Ramala.- (PL) Informar desde Gaza es hoy en una de las profesiones más peligrosas del mundo. En mil días de ofensiva israelí contra el enclave palestino, al menos 265 periodistas perdieron la vida, cientos resultaron heridos y decenas fueron detenidos.
Portar una cámara o un micrófono dejó de ser únicamente una herramienta de trabajo para convertirse en un factor de riesgo. Mientras documentaban ataques, desplazamientos, hambre y destrucción, los comunicadores palestinos también pasaron a formar parte de las víctimas directas del conflicto.
De acuerdo con el Sindicato de Periodistas Palestinos, desde el inicio de la guerra, el 8 de octubre de 2023, Israel asesinó a 265 periodistas, entre ellos unas 27 mujeres, hirió a cerca de 500 y detuvo a más de 34 profesionales de la prensa.
Por su parte, la Oficina de Medios en Gaza informó de 262 periodistas muertos y otros tres desaparecidos, cuyo paradero sigue sin esclarecerse. Aunque ambas instituciones difieren ligeramente en el número total, coinciden en la magnitud de las pérdidas sufridas por el sector.
La guerra no sólo acabó con la vida de numerosos comunicadores, sino también con las condiciones mínimas para ejercer la profesión.
El subdirector del Sindicato de Periodistas Palestinos, Tahseen al-Astal, aseguró a la agencia turca Anadolu que entre el 60 y el 75 por ciento de los periodistas que permanecen en Gaza perdieron sus hogares o fueron desplazados por la fuerza.

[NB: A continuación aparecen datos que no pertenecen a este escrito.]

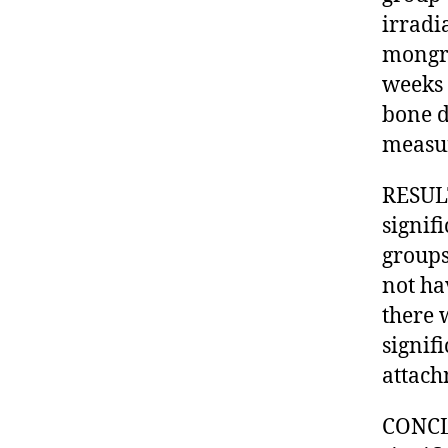
irradi
mongre
weeks 
bone d
measu
RESULT
signif
groups
not ha
there 
signif
attach
CONCLU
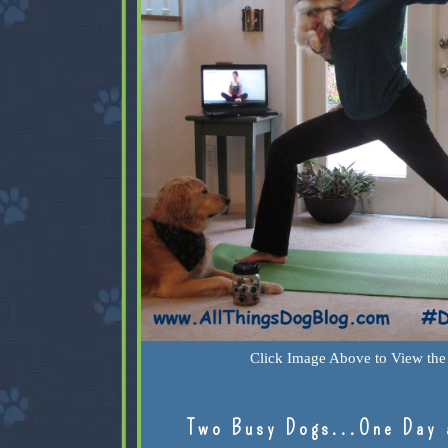
Click Image Above to View the 
Two Busy Dogs...One Day 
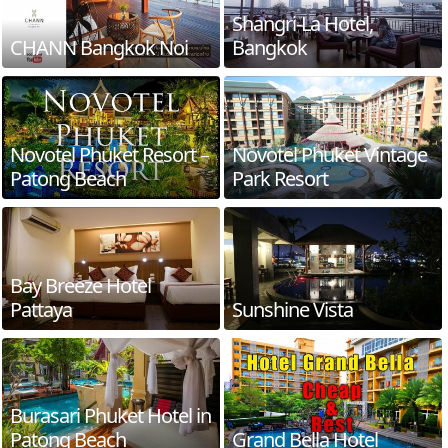
Shangri-La Hotel,
CHANN Bangkok Noi
Bangkok
Novotel Phuket Resort –
Novotel Phuket Vintage
Patong Beach
Park Resort
Bay Breeze Hotel
Pattaya
Sunshine Vista
Burasari Phuket Hotel in
Patong Beach
Grand Bella Hotel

Muchos de ellos trabajan ahora desde tiendas de campaña, refugios o espacios públicos, utilizando teléfonos móviles como principal herramienta de trabajo y enfrentando frecuentes interrupciones en el acceso a internet y a la electricidad.
Según el dirigente gremial, en la Franja laboraban alrededor de mil 200 periodistas antes del conflicto, de los cuales entre 700 y 900 quedaron sin vivienda.
A ello se suma la destrucción de más del 80 por ciento de las oficinas e instituciones de prensa, lo que provocó el colapso de buena parte de la infraestructura mediática del territorio.
En ausencia de redacciones, los alrededores de hospitales, campamentos de desplazados y refugios improvisados se transformaron en centros informativos desde donde los periodistas continúan documentando la realidad cotidiana de la población.
Entre los episodios más mortíferos figura el bombardeo del Hospital Nasser, en Jan Yunis, el 25 de agosto de 2025, donde murieron los periodistas Mariam Abu Daqqa, Hussam al-Masri, Muhammad Salama, Muath Abu Taha y Ahmed Abu Aziz mientras realizaban labores informativas.
Pocos días antes, el 10 de agosto, otro ataque aéreo israelí acabó con la vida de seis comunicadores, entre ellos los corresponsales de Al Jazeera Anas al-Sharif y Muhammad Qariqa, cuando se encontraban en una tienda de campaña próxima al Hospital Al-Shifa, en la ciudad de Gaza.
Durante la guerra, Al-Sharif se convirtió en una de las voces más reconocidas del periodismo palestino por documentar sobre el terreno las consecuencias de los bombardeos, el desplazamiento de la población y la crisis humanitaria.
La situación de los periodistas forma parte del deterioro general que vive Gaza, donde cientos de miles de personas permanecen desplazadas tras la destrucción de sus viviendas.
Desde el inicio de la ofensiva israelí, cerca de 73 mil palestinos murieron y más de 173 mil resultaron heridos, mientras alrededor del 90 por ciento de la infraestructura civil del enclave sufrió daños o quedó destruida.
En ese escenario, los periodistas palestinos continúan informando pese a la pérdida de familiares, viviendas y lugares de trabajo, en una cobertura marcada por el peligro constante y las limitadas condiciones para ejercer la profesión.